Exercise
The full listing is to be transcribed exactly, with each picture left out.

Source information
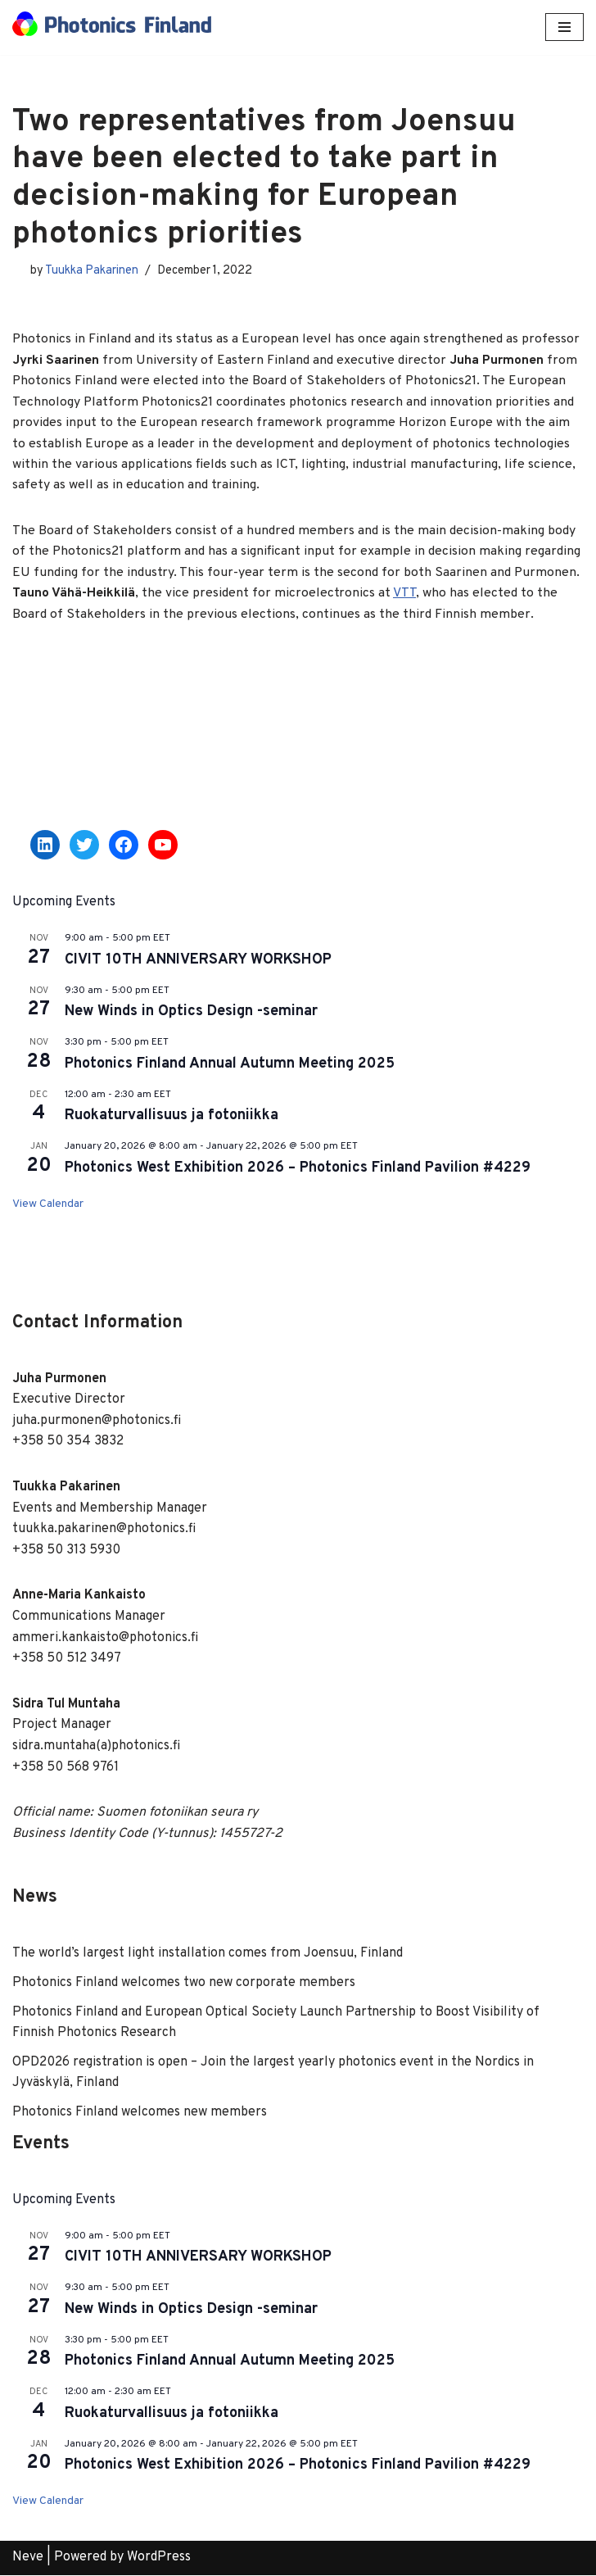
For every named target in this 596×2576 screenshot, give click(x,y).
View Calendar (48, 1206)
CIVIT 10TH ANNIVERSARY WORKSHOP (198, 961)
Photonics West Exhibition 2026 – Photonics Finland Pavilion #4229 (298, 1169)
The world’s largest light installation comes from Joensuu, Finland (207, 1955)
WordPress (159, 2559)
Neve (27, 2559)
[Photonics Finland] (111, 27)
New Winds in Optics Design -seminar (191, 1013)
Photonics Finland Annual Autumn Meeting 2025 (230, 1065)
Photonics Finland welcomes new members (139, 2114)
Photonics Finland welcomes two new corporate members (183, 1984)
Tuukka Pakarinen (91, 271)
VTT (404, 595)
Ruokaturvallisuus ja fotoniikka (171, 1117)
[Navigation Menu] (564, 27)
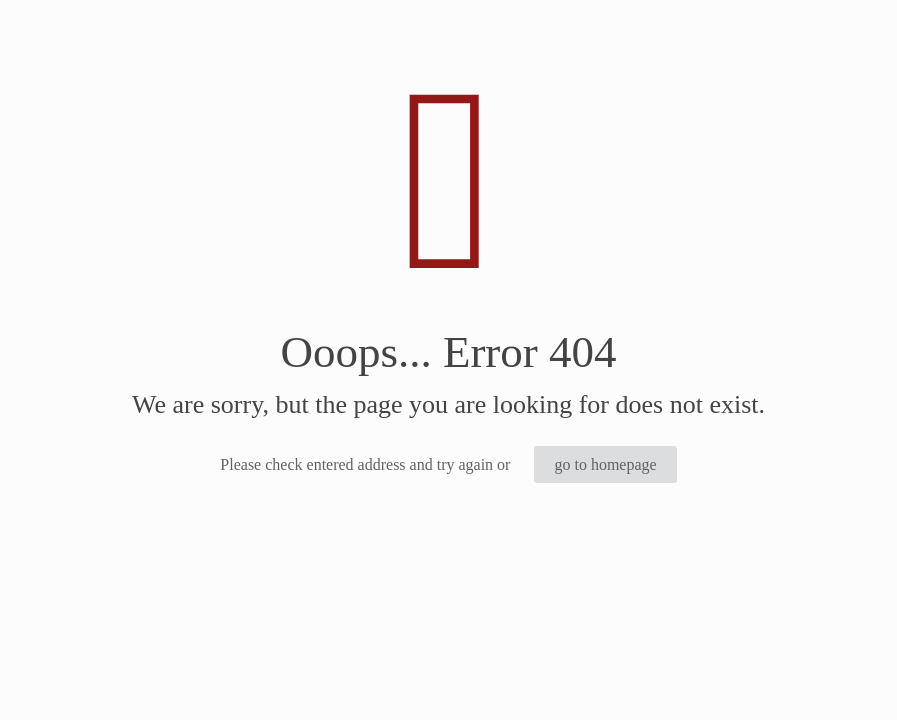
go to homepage (605, 464)
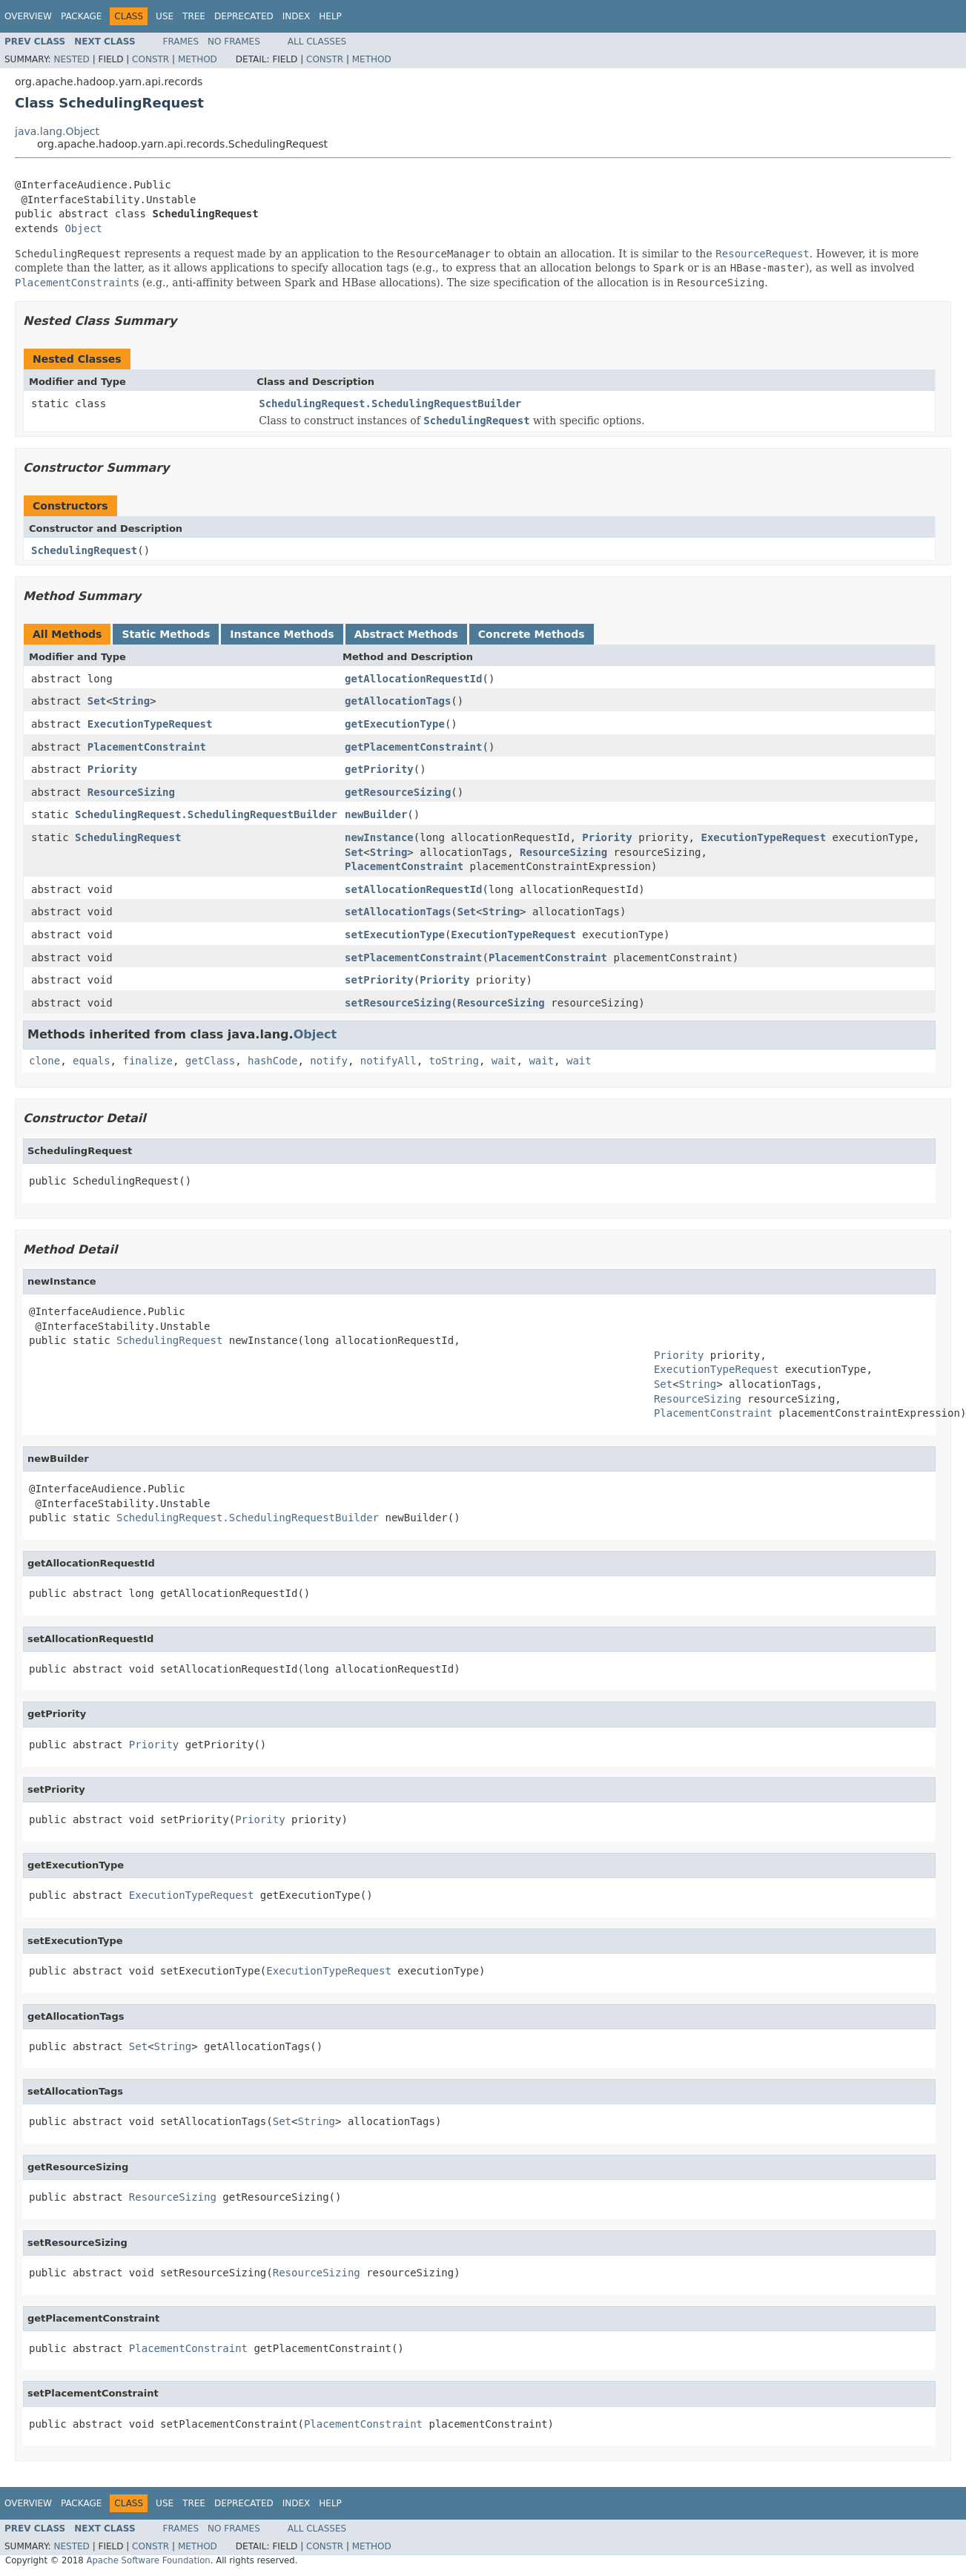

Written response
For every named target in this 596×2576 screenshot, give click(x,y).
View Calendar (48, 1206)
CIVIT 10TH ANNIVERSARY WORKSHOP (198, 961)
Photonics West Exhibition 2026 – Photonics Finland Pavilion #4229 (298, 1169)
The world’s largest light installation comes from Joensuu, Finland (207, 1955)
WordPress (159, 2559)
Neve (27, 2559)
[Photonics Finland] (111, 27)
New Winds in Optics Design -seminar (191, 1013)
Photonics Finland Annual Autumn Meeting 2025 (230, 1065)
Photonics Finland welcomes new members (139, 2114)
Photonics Finland welcomes two new corporate members (183, 1984)
Tuukka Pakarinen (91, 271)
VTT (404, 595)
Ruokaturvallisuus ja fotoniikka (171, 1117)
[Navigation Menu] (564, 27)
go to homepage (605, 464)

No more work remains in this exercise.